A muster point is a key piece to any emergency plan. It should be well-known and clearly marked to provide an easy location during an emergency. It is usually marked either by a sign, or marked on the exterior of a location by a symbol that has four arrows pointing inward towards a central dot. Within the building or workstation, the evacuation maps should indicate the muster point as well as the evacuation route.

In larger buildings, there may be multiple muster points, with each area of the building having its own dedicated point. Typically, each is either divided by floor, department, or organization to prevent stampeding and congestion during an evacuation. Each muster point should have a safety officer or safety chief responsible for managing the affairs of the muster point during an emergency until the situation is all clear.

Why a Muster Point?

The idea of having a muster point in the first place is to provide a spot for making sure everyone is accounted for during an emergency. Rather than having people run off in random directions, having a strategic place to meet allows the safety officer to quickly provide a roll-call or attendance of those at the muster point by using an inventory list of all the people in the building, which is included in the emergency plan. By quickly rolling through the list, the safety officer can then notify emergency crews about missing persons, as well as get details about the locations and possibilities of any hazards of those people in a much more efficient manner. Some offices and workplaces use a buddy system to account for missing people, since it can be easy to miss someone in a large workplace.
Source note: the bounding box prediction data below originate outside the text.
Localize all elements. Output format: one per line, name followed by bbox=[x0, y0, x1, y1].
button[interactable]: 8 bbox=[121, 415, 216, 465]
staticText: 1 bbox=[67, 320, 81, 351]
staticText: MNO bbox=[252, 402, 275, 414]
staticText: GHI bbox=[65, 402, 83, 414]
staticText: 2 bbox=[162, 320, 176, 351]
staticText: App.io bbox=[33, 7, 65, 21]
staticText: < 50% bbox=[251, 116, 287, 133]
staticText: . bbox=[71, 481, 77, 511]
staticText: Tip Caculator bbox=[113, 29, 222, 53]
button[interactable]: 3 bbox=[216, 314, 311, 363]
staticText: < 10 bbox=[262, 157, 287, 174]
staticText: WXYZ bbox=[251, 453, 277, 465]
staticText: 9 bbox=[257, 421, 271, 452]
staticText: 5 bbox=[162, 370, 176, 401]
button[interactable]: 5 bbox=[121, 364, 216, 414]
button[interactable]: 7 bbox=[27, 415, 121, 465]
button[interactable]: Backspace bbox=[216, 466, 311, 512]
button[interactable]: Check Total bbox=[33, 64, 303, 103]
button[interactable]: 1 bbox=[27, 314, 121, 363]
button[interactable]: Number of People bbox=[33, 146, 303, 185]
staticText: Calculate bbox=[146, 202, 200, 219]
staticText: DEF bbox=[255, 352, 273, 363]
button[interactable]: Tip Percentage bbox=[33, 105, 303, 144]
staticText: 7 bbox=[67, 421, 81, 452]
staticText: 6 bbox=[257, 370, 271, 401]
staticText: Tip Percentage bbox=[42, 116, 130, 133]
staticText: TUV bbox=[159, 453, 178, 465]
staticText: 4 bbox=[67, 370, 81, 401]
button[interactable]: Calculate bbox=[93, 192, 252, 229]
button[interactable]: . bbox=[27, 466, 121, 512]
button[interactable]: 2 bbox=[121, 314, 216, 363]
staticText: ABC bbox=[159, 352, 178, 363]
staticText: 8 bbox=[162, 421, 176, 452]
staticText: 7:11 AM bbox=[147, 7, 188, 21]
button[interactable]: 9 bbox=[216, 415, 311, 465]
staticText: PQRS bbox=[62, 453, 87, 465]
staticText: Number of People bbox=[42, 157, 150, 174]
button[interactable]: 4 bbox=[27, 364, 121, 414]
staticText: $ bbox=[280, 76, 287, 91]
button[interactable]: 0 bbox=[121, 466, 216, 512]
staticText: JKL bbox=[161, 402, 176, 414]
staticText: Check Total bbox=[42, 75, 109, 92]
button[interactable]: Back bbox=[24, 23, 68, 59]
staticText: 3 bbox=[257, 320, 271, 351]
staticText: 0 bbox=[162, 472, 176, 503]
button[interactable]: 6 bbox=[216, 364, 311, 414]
That way, if someone is sick or at a business meeting, their buddy will be able to alert the safety officer without creating a false alarm. (Muster points are often used in a fire. Learn more in Office Safety: Knowing Fire Safety Can Save Your Life.)

How to Choose a Muster Point

There are many things to consider when choosing a muster point. First, it should be an easily accessible location close to the building that is not impeded by other hazards. Having a muster point on the other side of a busy highway, for example, can cause increased hazards for people during an evacuation or an emergency. The muster point must also be large enough to accommodate the number of people assigned to that point, so as not to overcrowd or constrict movement should a blowout or secondary emergency occur. For example, some places use a large open parking lot as a muster point. The muster point should also be far enough away from any other immediate dangers, so in the event of an emergency, groups of people are not put into hazardous areas. This could include areas near things such as streams, hazardous trees, fences, or other obstacles. As with any safety concern, using common sense goes a long way. The muster point should be in a place that is safe from harm and easy to get to. If the muster point is subject to a lot of distraction and interference, then the safety officer will be unable to control the crowd, and communication efficiency can be reduced.

When it comes to choosing a specific muster point, picture your own office or workplace. Where are the potential hazards? Would you want to have a meeting place beside these potentially hazardous locations? To get an idea of where the muster point should be, think of the safest locations that are free from hazards, and that have good lighting, then make your evacuation plans accordingly. Use your common knowledge, and get input and feedback from your crew to ensure that everyone has a say regarding the potential threats of the proposed muster point. You should also consider all your options before adjusting or finalizing your plan.

Review Your Muster Points Regularly

Given that the terrain and neighborhoods we work in constantly change, it is important to review existing muster points to ensure that new hazards have not developed, such as electrical interference possibilities, roadways and other dwellings. Doing this on an annual basis, or as part of safety review when there is a significant change, will ensure emergency preparedness and a good muster point in the event of an emergency. To stay ahead of the game, try an emergency drill to see how well your muster points work.